Eine orientalische Fassade, ein Schornstein als Minarett, eine prächtige Glaskuppel, die sich farbenfroh über der Friedrichstadt erhebt: Einst unter den Dresdnern umstritten, zählt die Yenidze heute zu den markantesten Sehenswürdigkeiten, hebt sich ab von den Barock- und Renaissance-Bauten der Innenstadt – und ist womöglich Dresdens schönster Schwindel.

Denn was von außen wie eine Moschee anmutet, diente in Wahrheit als Tabakfabrik. Als sie der Dresdner Unternehmer Hugo Zietz ab 1908 bauen ließ, waren Industriegebäude, die als solche zu erkennen sind, in Zentrumsnähe untersagt. Zietz tarnte seine Fabrik an der Weißeritzstraße als orientalisches Bauwerk, sicherte sich einen Platz nahe der Altstadt und sorgte mit dem exotischen Haus für Gesprächsstoff. Während der Bombenangriffe 1945 wurden große Teile der Yenidze beschädigt. Doch der Boom nach der Wende gab der Rekonstruktion eine neue Chance – und der Yenidze ihr historisches Antlitz wieder.
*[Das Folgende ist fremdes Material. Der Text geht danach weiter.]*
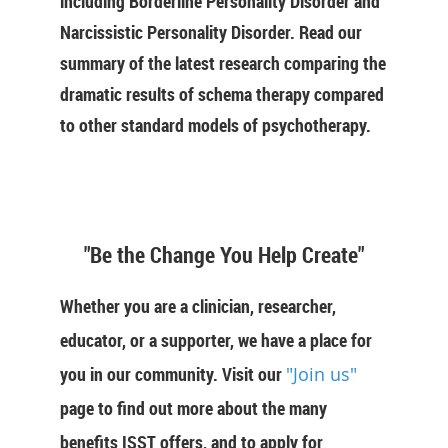
including Borderline Personality Disorder and
Narcissistic Personality Disorder. Read our
summary of the latest research comparing the
dramatic results of schema therapy compared
to other standard models of psychotherapy.
"Be the Change You Help Create"
Whether you are a clinician, researcher,
educator, or a supporter, we have a place for
you in our community. Visit our
"Join us"
page to find out more about the many
benefits ISST offers, and to apply for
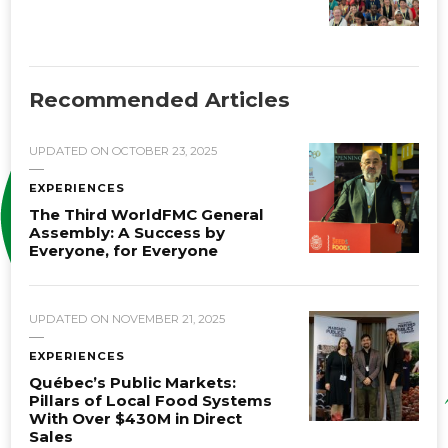
Recommended Articles
UPDATED ON
OCTOBER 23, 2025
EXPERIENCES
The Third WorldFMC General
Assembly: A Success by
Everyone, for Everyone
UPDATED ON
NOVEMBER 21, 2025
EXPERIENCES
Québec’s Public Markets:
Pillars of Local Food Systems
With Over $430M in Direct
Sales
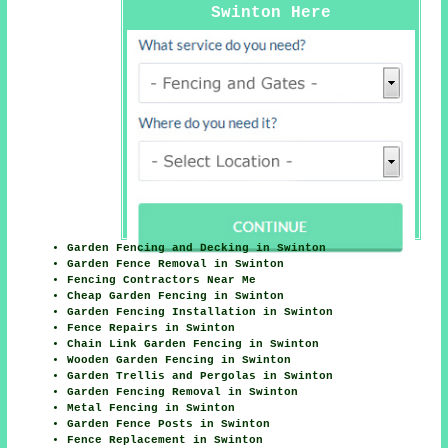
Swinton Here
Garden Fencing and Decking in Swinton
Garden Fence Removal in Swinton
Fencing Contractors Near Me
Cheap Garden Fencing in Swinton
Garden Fencing Installation in Swinton
Fence Repairs in Swinton
Chain Link Garden Fencing in Swinton
Wooden Garden Fencing in Swinton
Garden Trellis and Pergolas in Swinton
Garden Fencing Removal in Swinton
Metal Fencing in Swinton
Garden Fence Posts in Swinton
Fence Replacement in Swinton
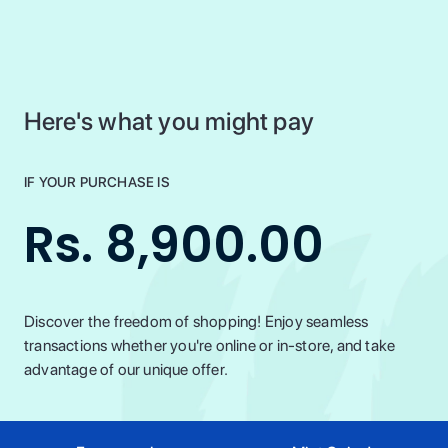
Here's what you might pay
IF YOUR PURCHASE IS
Rs. 8,900.00
Discover the freedom of shopping! Enjoy seamless
transactions whether you're online or in-store, and take
advantage of our unique offer.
Ehe am 15. April 1994 die Arbeiter anrückten, waren zuvor monatelange Planungen nötig. „Der Kuppelbau war stark beschädigt und ein Gebäudeflügel im Krieg völlig zerstört worden“, erinnert sich Farina Kast, Sprecherin der Firma HPP Architekten, die für Umbau und Rekonstruktion verantwortlich war. Bis in die 1950er-Jahre rollten in der Yenidze noch Zigaretten vom Fließband, ab 1953 wurde sie als Lager- und Verwaltungsgebäude genutzt. Die Pläne des neuen Eigentümers, die Berliner Euwo Immobilienfonds GmbH, sahen den Umbau zu einem Bürohaus vor.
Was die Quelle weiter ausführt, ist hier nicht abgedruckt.